My Kickstarter is a little over a week from completion, is 88% funded, and is quite likely to hit 100% during the final 48 hours. The trouble is, the Pathfinder conversion stretch goal – which will likely bring in considerably more backing if hit before the final 48 hours – is still $550 out. The odds I’ll hit that in time to bring Pathfinder hopefuls in are pretty slim. Worse, some of my current backers may have backed only out of the expectation that the Pathfinder stretch goal will be hit, and back out when things get close to the finish with that stretch goal still out of reach. This could lead to new pledges and cancellations dueling one another, a duel that the new pledges could ultimately lose out on, bringing the campaign to an ignominious conclusion just as it seemed on the threshold of victory.

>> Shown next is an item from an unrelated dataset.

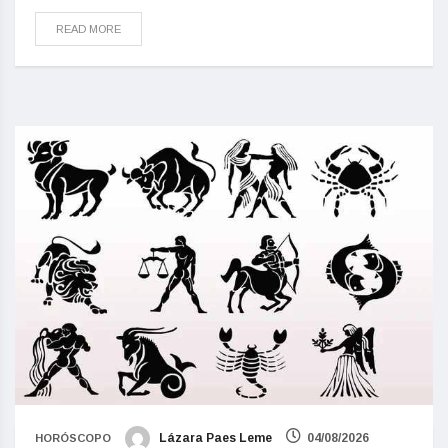
READ MORE
Lázara Paes Leme
04/08/2026
HORÓSCOPO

On the other hand, 48 hours is a long time, so if the final surge quickly carries me over the $2,000 funding goal, I can start posting to Pathfinder subreddits to try and get us up to that $2,300 stretch goal, and if I’m really lucky, what would ordinarily be the final surge could carry me to the $2,300 stretch goal in the penultimate 24 hours, allowing me to advertise the campaign in its final day to Pathfinder as “this is definitely getting a conversion” rather than “please back so that it will maybe get a conversion.” It’s still hypothetically possible that tipping over the Pathfinder conversion stretch goal at the eleventh hour could lead to enough backers pouring in to count the campaign as an unqualified success (when the campaign started, I pegged that number at 250 – enough to show signs that my audience was growing, which it needs to do in order to make this gig stable), but it’s not very likely.

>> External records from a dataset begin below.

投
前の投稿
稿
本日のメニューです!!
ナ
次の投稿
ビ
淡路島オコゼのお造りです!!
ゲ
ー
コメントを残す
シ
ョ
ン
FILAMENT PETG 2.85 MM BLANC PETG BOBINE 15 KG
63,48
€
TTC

If the project does end up funding but not hitting the Pathfinder stretch goal, I could run a separate quickstarter specifically to try and fund that conversion. This would require me to make a new Kickstarter campaign, which would be a hassle, but it would also give me fairly solid evidence of how big the Pathfinder audience really is. One possible reason why this Kickstarter has gone poorly compared to the last is because the Pathfinder audience is holding off until the conversion is locked in, and that I’d be doing much better had I gone with a higher initial goal and baked the Pathfinder conversion into the default project. The Pathfinder conversion quickstarter would give me pretty good evidence as to how much of the campaign’s comparatively limited success is due to that particular factor.